Comparision test for convergence

I was wondering whether one showing series is greater than another is sufficent to show if the former converges, so does the latter. Thats what I took the proof in the link to imply. Cauchy condensation test - Wikipedia, the free encyclopedia. But I've figured that must be wrong. So how does this proof justify convergence simply by noting one series is bigger than the other?

Thanks

Re: Comparision test for convergence

What do you mean exactly by "a series is greater than another". It works if the $\displaystyle a_n$ are nonnegative numbers.

Re: Comparision test for convergence

If for all n, $\displaystyle a_n\le b_n$ ("for all but a finite n" is sufficient) **and** $\displaystyle a_n\ge 0$, then if $\displaystyle \sum b_n$ converges, so does $\displaystyle \sum a_n$.

Re: Comparision test for convergence

I mean, as it shows on the link, the infinite sum. The difficulty I have with the proof is that it doesn't compare $\displaystyle a_n$ to $\displaystyle b_n$, it just refers to the size of the series.

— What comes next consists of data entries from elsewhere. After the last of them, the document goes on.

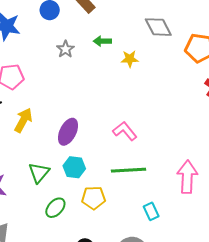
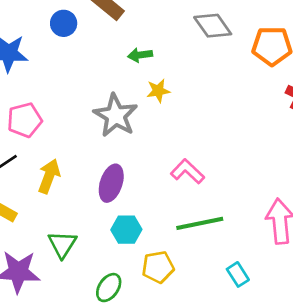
gray star: (65, 49) -> (116, 115), moved, size x1.8
yellow star: (130, 59) -> (158, 91), moved
green triangle: (39, 173) -> (62, 244), moved

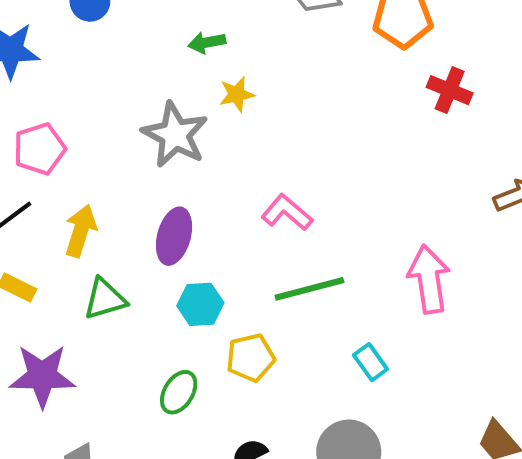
green triangle: (62, 244) -> (105, 299), moved, turned 44

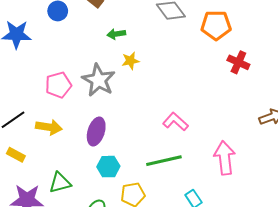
pink pentagon: (40, 149) -> (58, 85), moved
pink L-shape: (287, 213) -> (175, 122), moved
yellow arrow: (81, 231) -> (49, 127), turned 80
green triangle: (105, 299) -> (60, 183), moved

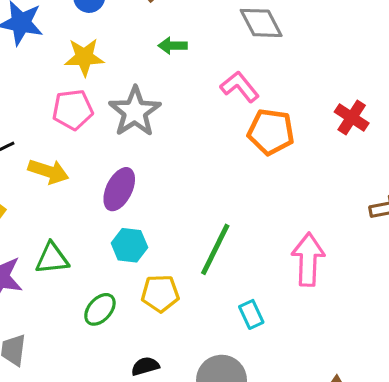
orange pentagon: (216, 25) -> (271, 132), moved
yellow star: (130, 61) -> (84, 57), moved, size x1.4
pink L-shape: (175, 122) -> (240, 87), moved
green line: (164, 161) -> (215, 249), turned -60

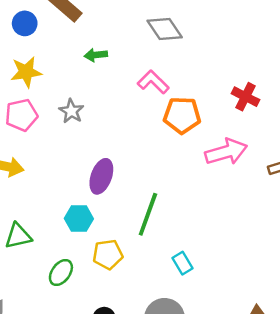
gray star: (135, 112) -> (71, 111), size x0.6
purple ellipse: (119, 189) -> (101, 176), moved
pink arrow: (308, 259) -> (226, 152), moved, turned 78

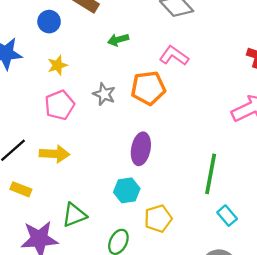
yellow star: (26, 72) -> (57, 65), size x0.7
orange pentagon: (182, 115) -> (148, 88), moved
green line: (148, 214) -> (211, 174), moved

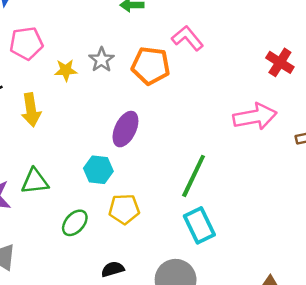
yellow star: (57, 65) -> (66, 70), moved
pink pentagon: (60, 105) -> (26, 43), moved
yellow arrow: (54, 154) -> (31, 110), turned 64
cyan rectangle: (227, 216) -> (199, 225), size x1.5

Re: Comparision test for convergence

So if you show that the $\displaystyle \sum b_n$ is greater than or equal to $\displaystyle \sum a_n$ , does this imply $\displaystyle b_n\ge a_n$ for $\displaystyle n\ge N$?

Re: Comparision test for convergence

Quote:

Originally Posted by

**Duke** So if you show that the $\displaystyle \sum b_n$ is greater than or equal to $\displaystyle \sum a_n$ , does this imply $\displaystyle b_n\ge a_n$ for $\displaystyle n\ge N$?

No it does not. That is backwards.

$\displaystyle 0 \leqslant a_n \leqslant b_n \, \Rightarrow \,\sum\limits_n {a_n } \leqslant \sum\limits_n {b_n } $. Not the other way round.

Re: Comparision test for convergence

ok thanks for that. I am still confused about 2 things. One is that $\displaystyle \sum a_n$ does not always exist so how does the implication work then. Second, the proof of the cauchy condensation theorem (on wikipedia) does not compare each term in $\displaystyle a_n$ with the corresponding term in $\displaystyle b_n$ so how does the proof work?